[Start of section]
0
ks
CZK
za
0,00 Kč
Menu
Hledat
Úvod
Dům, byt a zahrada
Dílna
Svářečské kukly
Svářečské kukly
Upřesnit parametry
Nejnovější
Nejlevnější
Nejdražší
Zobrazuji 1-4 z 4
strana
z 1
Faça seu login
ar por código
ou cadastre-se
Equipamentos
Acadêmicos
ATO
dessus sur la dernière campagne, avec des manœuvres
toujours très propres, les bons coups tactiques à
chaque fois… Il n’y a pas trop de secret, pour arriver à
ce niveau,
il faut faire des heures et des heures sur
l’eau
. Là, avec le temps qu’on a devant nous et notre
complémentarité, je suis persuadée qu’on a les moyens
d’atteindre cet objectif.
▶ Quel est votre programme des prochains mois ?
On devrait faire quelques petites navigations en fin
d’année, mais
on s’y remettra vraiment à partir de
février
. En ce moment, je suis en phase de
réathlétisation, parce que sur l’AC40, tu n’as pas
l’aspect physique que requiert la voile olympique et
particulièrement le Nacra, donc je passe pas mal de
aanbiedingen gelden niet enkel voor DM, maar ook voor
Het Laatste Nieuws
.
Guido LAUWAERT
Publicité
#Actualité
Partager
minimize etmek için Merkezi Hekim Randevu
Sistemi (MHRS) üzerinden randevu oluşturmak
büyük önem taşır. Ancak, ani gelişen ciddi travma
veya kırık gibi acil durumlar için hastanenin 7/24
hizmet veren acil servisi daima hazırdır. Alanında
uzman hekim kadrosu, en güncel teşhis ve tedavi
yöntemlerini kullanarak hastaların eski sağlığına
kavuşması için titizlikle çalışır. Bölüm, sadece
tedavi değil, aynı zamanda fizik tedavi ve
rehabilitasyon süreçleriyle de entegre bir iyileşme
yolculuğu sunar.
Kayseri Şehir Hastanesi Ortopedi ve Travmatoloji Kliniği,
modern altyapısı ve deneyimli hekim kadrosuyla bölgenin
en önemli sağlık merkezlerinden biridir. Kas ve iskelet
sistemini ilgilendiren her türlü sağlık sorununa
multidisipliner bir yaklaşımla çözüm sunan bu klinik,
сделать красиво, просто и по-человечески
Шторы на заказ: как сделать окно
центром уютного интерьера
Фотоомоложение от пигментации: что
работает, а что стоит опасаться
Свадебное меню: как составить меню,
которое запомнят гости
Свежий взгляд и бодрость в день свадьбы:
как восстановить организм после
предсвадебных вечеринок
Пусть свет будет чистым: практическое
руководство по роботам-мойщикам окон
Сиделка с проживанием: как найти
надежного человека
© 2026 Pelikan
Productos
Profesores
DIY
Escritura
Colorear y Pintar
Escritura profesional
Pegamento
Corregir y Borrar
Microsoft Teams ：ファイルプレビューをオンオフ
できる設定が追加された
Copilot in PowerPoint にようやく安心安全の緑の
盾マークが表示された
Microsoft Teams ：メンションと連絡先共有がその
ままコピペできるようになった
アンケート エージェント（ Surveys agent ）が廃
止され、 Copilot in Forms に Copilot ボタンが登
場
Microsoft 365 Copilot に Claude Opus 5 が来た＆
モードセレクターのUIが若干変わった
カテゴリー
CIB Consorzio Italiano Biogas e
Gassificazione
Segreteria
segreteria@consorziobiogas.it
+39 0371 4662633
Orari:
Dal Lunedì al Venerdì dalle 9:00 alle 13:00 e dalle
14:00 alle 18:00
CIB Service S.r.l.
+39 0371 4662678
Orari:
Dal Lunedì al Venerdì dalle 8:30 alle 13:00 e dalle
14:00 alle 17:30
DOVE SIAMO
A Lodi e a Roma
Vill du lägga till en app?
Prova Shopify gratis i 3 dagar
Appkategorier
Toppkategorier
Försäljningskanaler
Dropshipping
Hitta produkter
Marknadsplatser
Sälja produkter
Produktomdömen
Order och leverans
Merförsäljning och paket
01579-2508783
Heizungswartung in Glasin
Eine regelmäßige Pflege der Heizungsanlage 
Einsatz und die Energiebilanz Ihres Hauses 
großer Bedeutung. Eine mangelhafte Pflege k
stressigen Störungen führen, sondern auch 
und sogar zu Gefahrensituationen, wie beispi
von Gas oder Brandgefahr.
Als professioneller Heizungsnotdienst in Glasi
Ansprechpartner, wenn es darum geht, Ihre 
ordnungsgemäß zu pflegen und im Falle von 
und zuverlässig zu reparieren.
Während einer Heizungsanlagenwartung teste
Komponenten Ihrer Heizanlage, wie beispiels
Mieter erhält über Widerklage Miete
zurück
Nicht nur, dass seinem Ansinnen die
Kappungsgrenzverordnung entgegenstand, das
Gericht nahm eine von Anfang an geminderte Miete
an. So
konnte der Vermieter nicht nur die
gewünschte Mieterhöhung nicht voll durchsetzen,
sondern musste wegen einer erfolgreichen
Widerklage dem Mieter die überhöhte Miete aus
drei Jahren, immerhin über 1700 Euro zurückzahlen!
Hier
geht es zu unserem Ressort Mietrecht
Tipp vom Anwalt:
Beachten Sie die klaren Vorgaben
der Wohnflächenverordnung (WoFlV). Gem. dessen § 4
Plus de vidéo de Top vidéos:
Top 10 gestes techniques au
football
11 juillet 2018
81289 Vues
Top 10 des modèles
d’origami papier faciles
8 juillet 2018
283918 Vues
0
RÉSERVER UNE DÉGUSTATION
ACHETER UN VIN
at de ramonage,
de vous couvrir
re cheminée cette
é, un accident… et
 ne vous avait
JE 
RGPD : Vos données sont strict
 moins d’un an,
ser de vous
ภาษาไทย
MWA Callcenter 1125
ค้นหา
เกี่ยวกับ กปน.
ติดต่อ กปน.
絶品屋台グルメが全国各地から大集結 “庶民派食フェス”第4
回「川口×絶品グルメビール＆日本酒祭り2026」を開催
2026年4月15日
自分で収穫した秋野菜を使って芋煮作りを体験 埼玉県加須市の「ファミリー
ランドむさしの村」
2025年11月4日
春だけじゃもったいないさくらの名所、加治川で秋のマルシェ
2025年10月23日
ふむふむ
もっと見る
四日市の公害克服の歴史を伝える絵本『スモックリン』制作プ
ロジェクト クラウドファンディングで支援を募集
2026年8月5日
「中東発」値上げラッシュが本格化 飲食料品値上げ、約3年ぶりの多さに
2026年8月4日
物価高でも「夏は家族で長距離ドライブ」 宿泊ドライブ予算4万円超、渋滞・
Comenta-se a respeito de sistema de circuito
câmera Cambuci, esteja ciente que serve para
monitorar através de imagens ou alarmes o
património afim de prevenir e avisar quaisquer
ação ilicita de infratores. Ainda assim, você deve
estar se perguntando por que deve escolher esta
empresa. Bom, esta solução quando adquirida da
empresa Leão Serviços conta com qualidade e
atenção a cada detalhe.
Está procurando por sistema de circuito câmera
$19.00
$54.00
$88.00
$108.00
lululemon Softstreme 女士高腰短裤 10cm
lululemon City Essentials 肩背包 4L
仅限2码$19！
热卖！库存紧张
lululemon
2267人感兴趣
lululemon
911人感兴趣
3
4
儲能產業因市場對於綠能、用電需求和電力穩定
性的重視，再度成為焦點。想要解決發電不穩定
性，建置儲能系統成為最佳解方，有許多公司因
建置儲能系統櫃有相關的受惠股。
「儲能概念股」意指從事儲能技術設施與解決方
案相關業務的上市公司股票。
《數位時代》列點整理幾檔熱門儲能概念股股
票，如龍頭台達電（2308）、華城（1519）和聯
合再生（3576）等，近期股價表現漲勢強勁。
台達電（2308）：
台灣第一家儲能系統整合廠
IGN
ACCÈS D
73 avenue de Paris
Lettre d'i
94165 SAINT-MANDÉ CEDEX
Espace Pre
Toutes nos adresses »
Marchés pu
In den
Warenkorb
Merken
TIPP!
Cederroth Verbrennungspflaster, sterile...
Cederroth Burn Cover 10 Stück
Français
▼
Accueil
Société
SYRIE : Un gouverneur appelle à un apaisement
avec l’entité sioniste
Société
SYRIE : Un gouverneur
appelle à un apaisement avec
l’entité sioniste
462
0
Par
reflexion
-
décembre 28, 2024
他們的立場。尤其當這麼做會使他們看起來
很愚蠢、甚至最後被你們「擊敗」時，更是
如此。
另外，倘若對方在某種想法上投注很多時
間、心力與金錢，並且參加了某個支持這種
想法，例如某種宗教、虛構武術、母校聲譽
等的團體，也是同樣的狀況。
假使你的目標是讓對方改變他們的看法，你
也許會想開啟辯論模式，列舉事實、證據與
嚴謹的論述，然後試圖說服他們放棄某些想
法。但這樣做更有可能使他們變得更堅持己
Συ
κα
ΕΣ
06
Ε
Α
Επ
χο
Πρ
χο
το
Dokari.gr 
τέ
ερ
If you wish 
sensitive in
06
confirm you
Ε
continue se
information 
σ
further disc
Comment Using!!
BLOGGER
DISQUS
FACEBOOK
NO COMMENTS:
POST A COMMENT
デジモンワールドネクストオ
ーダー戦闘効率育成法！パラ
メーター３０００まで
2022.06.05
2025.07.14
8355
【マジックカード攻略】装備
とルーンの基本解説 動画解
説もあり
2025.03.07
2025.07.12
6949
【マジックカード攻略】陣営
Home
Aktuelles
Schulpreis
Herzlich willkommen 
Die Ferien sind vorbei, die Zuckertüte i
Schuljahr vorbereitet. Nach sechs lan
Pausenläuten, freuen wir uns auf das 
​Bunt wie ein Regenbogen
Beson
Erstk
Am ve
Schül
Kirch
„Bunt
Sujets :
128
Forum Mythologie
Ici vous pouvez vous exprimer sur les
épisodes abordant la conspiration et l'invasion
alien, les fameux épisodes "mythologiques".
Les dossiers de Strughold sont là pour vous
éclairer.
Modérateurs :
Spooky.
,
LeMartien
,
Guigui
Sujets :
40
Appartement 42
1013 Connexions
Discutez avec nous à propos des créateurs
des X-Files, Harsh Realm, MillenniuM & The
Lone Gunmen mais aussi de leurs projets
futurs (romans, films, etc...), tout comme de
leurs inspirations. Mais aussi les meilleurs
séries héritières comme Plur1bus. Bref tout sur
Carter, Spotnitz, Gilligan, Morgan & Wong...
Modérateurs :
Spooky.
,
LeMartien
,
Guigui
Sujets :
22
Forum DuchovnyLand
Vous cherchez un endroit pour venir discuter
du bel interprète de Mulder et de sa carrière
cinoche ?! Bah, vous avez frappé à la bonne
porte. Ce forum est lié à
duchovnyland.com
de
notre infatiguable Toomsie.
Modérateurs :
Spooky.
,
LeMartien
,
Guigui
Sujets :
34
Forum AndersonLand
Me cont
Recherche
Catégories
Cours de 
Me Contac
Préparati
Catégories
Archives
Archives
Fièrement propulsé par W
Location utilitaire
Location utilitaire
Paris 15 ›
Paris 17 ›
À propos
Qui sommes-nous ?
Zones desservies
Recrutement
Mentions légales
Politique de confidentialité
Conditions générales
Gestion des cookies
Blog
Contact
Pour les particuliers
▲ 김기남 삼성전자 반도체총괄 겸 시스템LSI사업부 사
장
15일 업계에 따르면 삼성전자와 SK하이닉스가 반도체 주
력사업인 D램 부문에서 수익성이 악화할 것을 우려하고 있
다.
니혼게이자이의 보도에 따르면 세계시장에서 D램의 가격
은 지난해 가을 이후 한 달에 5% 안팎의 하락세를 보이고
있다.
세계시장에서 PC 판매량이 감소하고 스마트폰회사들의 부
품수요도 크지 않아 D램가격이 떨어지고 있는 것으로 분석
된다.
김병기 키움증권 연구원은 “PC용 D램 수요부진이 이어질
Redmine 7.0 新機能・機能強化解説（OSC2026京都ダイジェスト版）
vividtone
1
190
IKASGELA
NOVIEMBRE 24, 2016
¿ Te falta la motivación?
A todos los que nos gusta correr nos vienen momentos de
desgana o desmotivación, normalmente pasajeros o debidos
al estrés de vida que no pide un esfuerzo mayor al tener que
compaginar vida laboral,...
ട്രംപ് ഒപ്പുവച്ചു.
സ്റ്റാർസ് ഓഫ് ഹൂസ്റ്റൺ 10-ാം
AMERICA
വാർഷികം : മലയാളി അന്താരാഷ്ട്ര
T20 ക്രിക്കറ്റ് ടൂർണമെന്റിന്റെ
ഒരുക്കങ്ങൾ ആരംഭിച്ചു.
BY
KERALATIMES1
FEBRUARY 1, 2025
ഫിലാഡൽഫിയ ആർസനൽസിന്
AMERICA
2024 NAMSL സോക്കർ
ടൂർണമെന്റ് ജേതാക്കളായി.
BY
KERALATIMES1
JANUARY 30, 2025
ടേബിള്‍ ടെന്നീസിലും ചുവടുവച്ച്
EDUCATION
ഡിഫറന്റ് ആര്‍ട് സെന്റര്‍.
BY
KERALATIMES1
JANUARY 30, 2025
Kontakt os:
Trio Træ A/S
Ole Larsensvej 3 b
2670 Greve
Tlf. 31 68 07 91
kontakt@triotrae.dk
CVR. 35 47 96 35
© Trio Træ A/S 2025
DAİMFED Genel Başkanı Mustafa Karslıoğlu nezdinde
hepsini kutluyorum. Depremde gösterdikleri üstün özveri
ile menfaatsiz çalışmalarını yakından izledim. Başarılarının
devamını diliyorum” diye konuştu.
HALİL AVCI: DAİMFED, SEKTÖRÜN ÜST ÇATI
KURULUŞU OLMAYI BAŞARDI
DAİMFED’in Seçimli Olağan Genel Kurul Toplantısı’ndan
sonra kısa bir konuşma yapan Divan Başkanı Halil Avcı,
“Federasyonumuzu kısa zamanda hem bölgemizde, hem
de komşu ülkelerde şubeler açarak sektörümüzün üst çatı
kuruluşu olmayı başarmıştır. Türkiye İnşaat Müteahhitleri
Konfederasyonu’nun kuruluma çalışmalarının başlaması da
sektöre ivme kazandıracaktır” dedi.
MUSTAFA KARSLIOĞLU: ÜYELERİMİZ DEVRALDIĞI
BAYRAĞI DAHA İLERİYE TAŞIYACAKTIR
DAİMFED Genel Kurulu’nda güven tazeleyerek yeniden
[End of section]
== WORK ITEM ==
When you retype the data above, start at its first line, stop after the line containing "complémentarité, je suis", and leave out everything else.

== EXERCISE OUTPUT ==
0
ks
CZK
za
0,00 Kč
Menu
Hledat
Úvod
Dům, byt a zahrada
Dílna
Svářečské kukly
Svářečské kukly
Upřesnit parametry
Nejnovější
Nejlevnější
Nejdražší
Zobrazuji 1-4 z 4
strana
z 1
Faça seu login
ar por código
ou cadastre-se
Equipamentos
Acadêmicos
ATO
dessus sur la dernière campagne, avec des manœuvres
toujours très propres, les bons coups tactiques à
chaque fois… Il n’y a pas trop de secret, pour arriver à
ce niveau,
il faut faire des heures et des heures sur
l’eau
. Là, avec le temps qu’on a devant nous et notre
complémentarité, je suis persuadée qu’on a les moyens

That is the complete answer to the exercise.